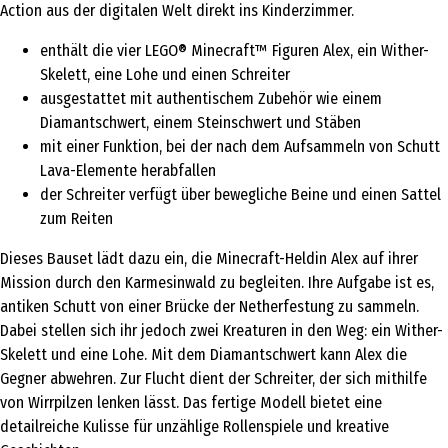
Action aus der digitalen Welt direkt ins Kinderzimmer.
enthält die vier LEGO® Minecraft™ Figuren Alex, ein Wither-
Skelett, eine Lohe und einen Schreiter
ausgestattet mit authentischem Zubehör wie einem
Diamantschwert, einem Steinschwert und Stäben
mit einer Funktion, bei der nach dem Aufsammeln von Schutt
Lava-Elemente herabfallen
der Schreiter verfügt über bewegliche Beine und einen Sattel
zum Reiten
Dieses Bauset lädt dazu ein, die Minecraft-Heldin Alex auf ihrer
Mission durch den Karmesinwald zu begleiten. Ihre Aufgabe ist es,
antiken Schutt von einer Brücke der Netherfestung zu sammeln.
Dabei stellen sich ihr jedoch zwei Kreaturen in den Weg: ein Wither-
Skelett und eine Lohe. Mit dem Diamantschwert kann Alex die
Gegner abwehren. Zur Flucht dient der Schreiter, der sich mithilfe
von Wirrpilzen lenken lässt. Das fertige Modell bietet eine
detailreiche Kulisse für unzählige Rollenspiele und kreative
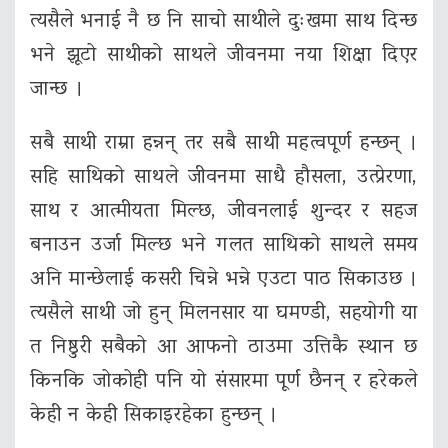
त्यसैले भनाई नै छ नि साचो साथीले दुःखमा साथ दिन्छ
भने झूटो साथीको साथले जीवनमा नया शिक्षा दिएर
जान्छ ।
सबै साथी राम्रा हन्नन् तर सबै साथी महत्वपूर्ण हन्छन् ।
सहि साथिको साथले जीवनमा साधै हौसला, उत्प्रेरणा,
साथ र आत्मीयता मिल्छ, जीवनलाई शुन्दर र सहज
बनाउन उर्जा मिल्छ भने गलत साथिको साथले समय
अनि मान्छेलाई कसरी चिन्ने भन्ने एउटा पाठ सिकाउछ ।
त्यसैले साथी जो हुन् मिलनसार या घमण्डी, सहयोगी या
त निष्ठुरी सबैको आ आफनो ठाउमा उत्तिकै स्थान छ
किनकि जोकोही पनि यो संसारमा पूर्ण छैनन् र हरेकले
केही न केही सिकाइरहेका हुन्छन् ।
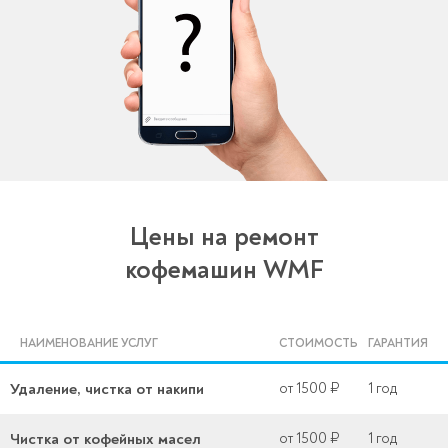
Цены на ремонт
кофемашин WMF
НАИМЕНОВАНИЕ УСЛУГ
СТОИМОСТЬ
ГАРАНТИЯ
Удаление, чистка от накипи
от 1500 ₽
1 год
Чистка от кофейных масел
от 1500 ₽
1 год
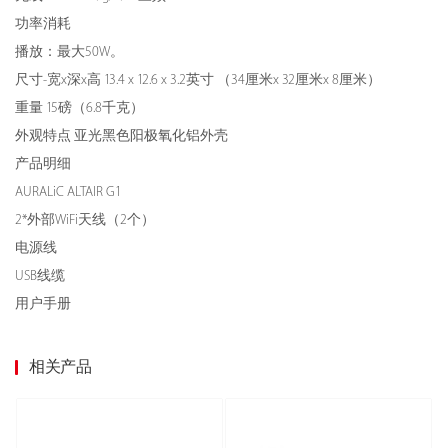
功率消耗
播放：最大50W。
尺寸-宽x深x高
13.4 x 12.6 x 3.2英寸 （34厘米x 32厘米x 8厘米）
重量
15磅（6.8千克）
外观特点
亚光黑色阳极氧化铝外壳
产品明细
AURALiC ALTAIR G1
2*外部WiFi天线（2个）
电源线
USB线缆
用户手册
相关产品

**Your instructions:**
Which lines above hold the string "einem"? Please copy all of them.

**Written answer:**
ausgestattet mit authentischem Zubehör wie einem
Diamantschwert, einem Steinschwert und Stäben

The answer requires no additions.